(TASK TO CARRY OUT):
Below are the records; reproduce all of them exactly but without any images.

(DATASET EXCERPTS):
______________________________

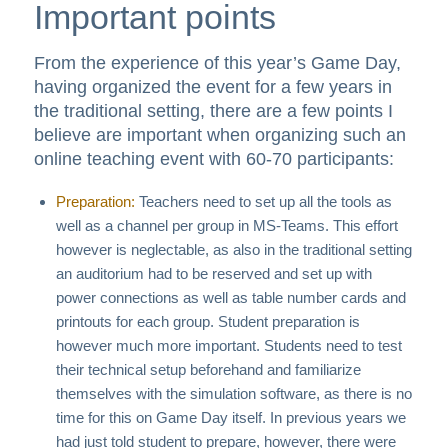
Important points
From the experience of this year’s Game Day,
having organized the event for a few years in
the traditional setting, there are a few points I
believe are important when organizing such an
online teaching event with 60-70 participants:
Preparation:
Teachers need to set up all the tools as
well as a channel per group in MS-Teams. This effort
however is neglectable, as also in the traditional setting
an auditorium had to be reserved and set up with
power connections as well as table number cards and
printouts for each group. Student preparation is
however much more important. Students need to test
their technical setup beforehand and familiarize
themselves with the simulation software, as there is no
time for this on Game Day itself. In previous years we
had just told student to prepare, however, there were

______________________________

(EXERCISE SOLUTION):
Important points
From the experience of this year’s Game Day,
having organized the event for a few years in
the traditional setting, there are a few points I
believe are important when organizing such an
online teaching event with 60-70 participants:
Preparation:
Teachers need to set up all the tools as
well as a channel per group in MS-Teams. This effort
however is neglectable, as also in the traditional setting
an auditorium had to be reserved and set up with
power connections as well as table number cards and
printouts for each group. Student preparation is
however much more important. Students need to test
their technical setup beforehand and familiarize
themselves with the simulation software, as there is no
time for this on Game Day itself. In previous years we
had just told student to prepare, however, there were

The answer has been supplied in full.